Records for this task |
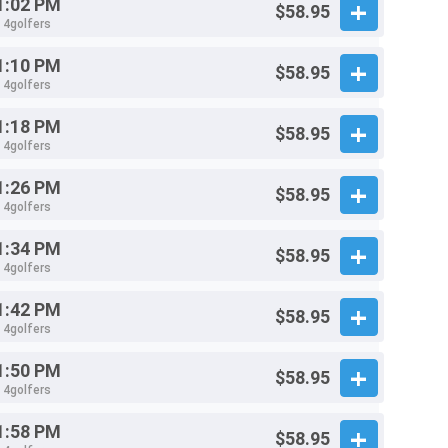
1:02 PM
$58.95
- 4golfers
1:10 PM
$58.95
- 4golfers
1:18 PM
$58.95
- 4golfers
1:26 PM
$58.95
- 4golfers
1:34 PM
$58.95
- 4golfers
1:42 PM
$58.95
- 4golfers
1:50 PM
$58.95
- 4golfers
1:58 PM
$58.95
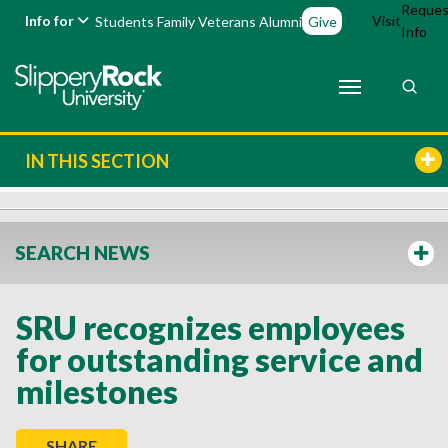
Reques
Info for
Visit
Students
Family
Veterans
Alumni
Give
Info
IN THIS SECTION
SEARCH NEWS
SRU recognizes employees
for outstanding service and
milestones
SHARE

What this task involves | Restate the whole listing word for word. Omit the pictures.

Solved problem |
1:02 PM
$58.95
- 4golfers
1:10 PM
$58.95
- 4golfers
1:18 PM
$58.95
- 4golfers
1:26 PM
$58.95
- 4golfers
1:34 PM
$58.95
- 4golfers
1:42 PM
$58.95
- 4golfers
1:50 PM
$58.95
- 4golfers
1:58 PM
$58.95
Reques
Info for
Visit
Students
Family
Veterans
Alumni
Give
Info
IN THIS SECTION
SEARCH NEWS
SRU recognizes employees
for outstanding service and
milestones
SHARE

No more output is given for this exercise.